The new Chelsea space is partly a return to Kurimanzutto’s origins: Manzutto dropped out of her master’s degree study at New York University and quit her job at Marian Goodman Gallery to turn the idea of a gallery back home into reality with Kuri. “We had wanted to create a gallery with no space that responds to the freedom artists in Mexico had at the time with many artist-run spaces within a dynamic setting,” she says.
Over the decades, Kurimanzutto has evolved from a nomadic endeavor into a global key player recognised for its geographically broad programme, artist-led initiatives in and outside of Mexico and a space that often melds elements of a commercial gallery with a non-profit kunsthalle.
Modest in comparison to its Mexico City space’s grandiose scale, the gallery’s New York locale was collectively picked by many of its artists. “We showed over half of our artists locations in Tribeca and Chelsea, and many chose this space for its flexibility,” Manzutto says.

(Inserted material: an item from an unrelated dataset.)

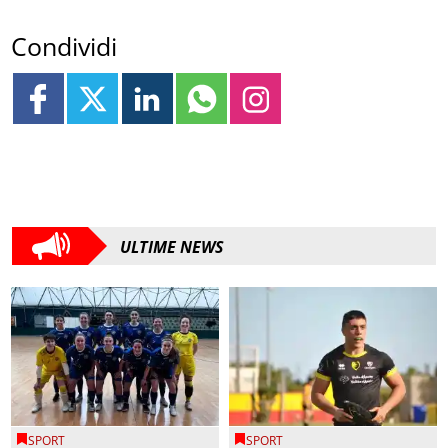
Condividi
ULTIME NEWS
SPORT
SPORT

She describes the inaugural show there as “a visual story that starts with our first presentation at Mercado de Medellín with 13 artists and follows our trajectory to the present”. The show features pieces from that very first project and others exhibited subsequently, as well as new works created in response to the gallery’s history. Wilfredo Prieto and Orozco, for example, have collaborated for a sound work, while Haegue Yang, Leonor Antunes and Damián Ortega all sent new sculptures to New York. The gallery’s newest artist, Kosovar conceptualist Petrit Halilaj, is also making his Kurimanzutto debut with a new piece.
The Chelsea space’s architecture was another collaborative process with the artists. Tiravanija gave input and Orozco provided the final layout to create “a flexible space of encounters such as an office that can function as a bar if needed”, Manzutto says. An Oaxaca-based mosaic company that previously collaborated with Orozco provided the tiles for the bathroom and the space’s Janette Laverrière-inspired lamps are an homage to Nairy Baghramian’s former collaboration with the late designer. The design of the front desk and the bench were helmed by another gallery artist, Gabriel Sierra.
Kurimanzutto will extend the show’s life with a brochure that documents key moments in and outside of the gallery, such as 2020-2021’s public art project Titan, which took over New York City phone booths with works by 12 gallery artists. After the space’s inaugural group show will be the New York solo debut of Mexico City-based artist Minerva Cuevas.